If you've taken an indoor cycling class in the past, you'd probably agree that it's certainly a one-of-a-kind workout. With their perfectly curated playlists and strategically built intervals, it's no wonder that many studios have developed a cult-like following. However, it's not an inexpensive experience.
Although classes can be a great way to stay healthy and meet new people, they can also burn a big hole in your wallet. Luckily, you can build your own indoor cycling workout — either at the gym or at home if you have your own bike.
Video of the Day
How to Structure an Indoor Cycling Workout
While there's no set equation to building the perfect indoor cycling workout, there are a few components every instructor incorporates into each session, says Charlee Atkins, former master SoulCycle instructor and founder of Le Sweat. While classes always start with a warm-up and end with cool down, the middle portion varies, depending on what the instructor wants to emphasize.

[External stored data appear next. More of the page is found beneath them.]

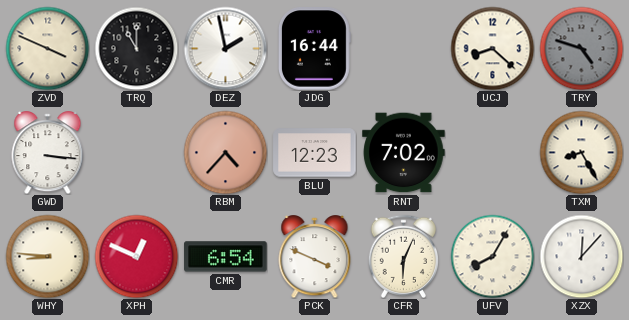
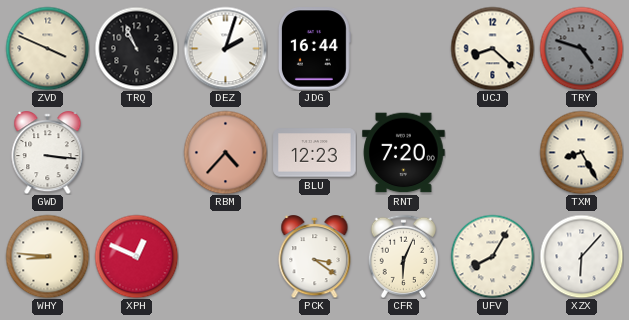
TRQ: 11:00 -> 10:56
DEZ: 1:58 -> 2:03
RNT: 7:02 -> 7:20
CMR: 6:54 -> none
PCK: 3:49 -> 3:21
XZX: 12:07 -> 6:07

When you build your own workout, you get to choose what you focus on. On Monday, you may want to work on your endurance, whereas on Thursday, you may want to build a strength-based cycling workout. Here are some things to keep in mind when creating each portion of your workout.
Start With a Warm-Up
Every indoor cycling workout should start with a five- to seven-minute warm-up, Atkins says. Keep yourself reined in during this part — it should feel like a brisk walk or walking up a small hill, not like an all-out spring. Give your body a little resistance to build some heat and lubricate the joints for the work to come, she says.
Add Hills, Sprints and Jogs
The main portion of your indoor cycling workout consists of hills, jogs and sprints. You can incorporate one, two or all three of these, depending on what you're looking to train. For instance, while hills are great for strength building, sprints are perfect for endurance, Atkins says. Use these strategically for your best workout.

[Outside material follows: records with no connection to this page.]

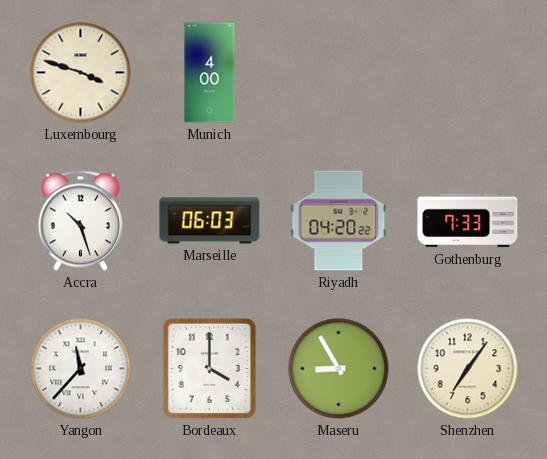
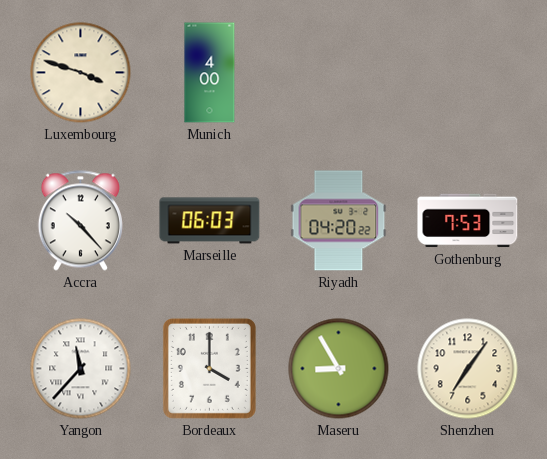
Accra: 10:27 -> 10:23
Gothenburg: 7:33 -> 7:53
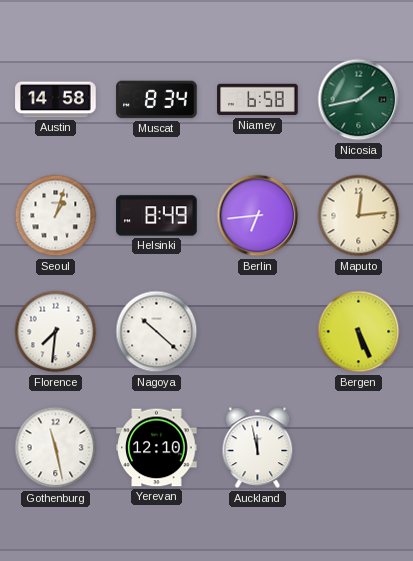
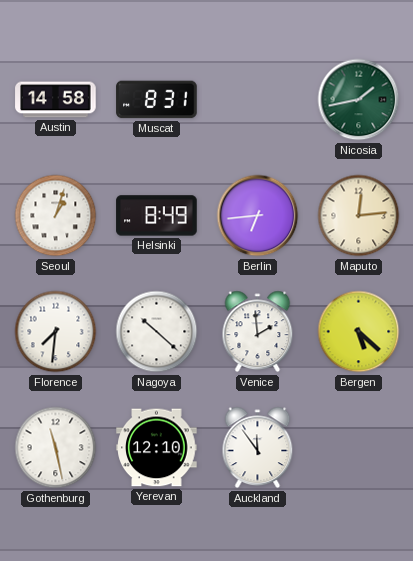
Muscat: 8:34 -> 8:31
Niamey: 6:58 -> none
Venice: none -> 1:59
Bergen: 5:26 -> 5:22
Auckland: 11:58 -> 11:54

To build strength in your lower body (think: quads, glutes, hamstrings and calves), add artificial hills on your bike by increasing the resistance for a certain amount of time (say one to two minutes), followed by an interval of decreased resistance. Your hill should feel like a push or climb.
Jogs can be used for recovery or endurance, says Atkins. Keep a moderate pace, maintaining your elevated heart rate. In general, you should be able to speak in full sentences during a recovery jug. But if you want to use a jog to build endurance, up the pace to just a bit beyond that point.

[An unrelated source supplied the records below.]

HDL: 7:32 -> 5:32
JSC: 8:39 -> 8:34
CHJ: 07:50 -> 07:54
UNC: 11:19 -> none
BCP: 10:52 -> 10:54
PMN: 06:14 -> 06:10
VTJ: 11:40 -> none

The sprint is great for training your endurance or power, depending on how much resistance you place on the wheel. To work your endurance, keep the resistance on the lower side and push a faster pace. If you want to build power, keep your resistance a little higher and push the fastest sustainable pace at that level. No matter which you choose, keep your pace challenging (think moderately breathless).
Recover on the Flat Road
Follow your hills, jogs and sprints with an interval of flat road, which is great for recovery or steady-state endurance. Depending on how tired you are after your previous push, you can choose to either back off the resistance and slow the pace or back off the resistance and keep your pace. You can also incorporate flat roads throughout the workout, as needed.
Finish by Cooling Down
Just as you should begin each indoor cycling workout with a warm-up, always end with a cooldown, says Atkins. But whereas your warm-up starts at a slower pace and builds gradually, your cooldown begins at a quicker pace (near where your workout left off) and slows down until you're close to your baseline. Focus on lowering your heart rate and relaxing your muscles as you finish your workout.
Choose Your Music Strategically
You likely already know that the music you choose can make or break an indoor cycling workout. As you're spinning the pedals in coordination with the beat, preparation is key and it's important to create a playlist before you hit the bike.
When building your playlist, search songs by specific beats per minute (bpm). Apps like Spotify allow you to find playlists or songs based on their tempo. With these general guidelines (thanks to Atkins) you can use bpm to structure the intensity of your workout:
- Warm-up: 70 to 85 bpm
- Hill: 90 to 110 bpm.
- Jog: 7o to 85 bpm (Note: You'll want to double-time your pedal pace to 140 to 170 bpm.)
- Sprint: 128 bpm (but double-time your feet to 256 bpm)
- Flat Road: 120 to 125 bpm (pedals moving double-time at 240 to 250 bpm)
- Cool Down: 60 to 85 bpm (Start pedaling at the faster end and slow as the song goes on.)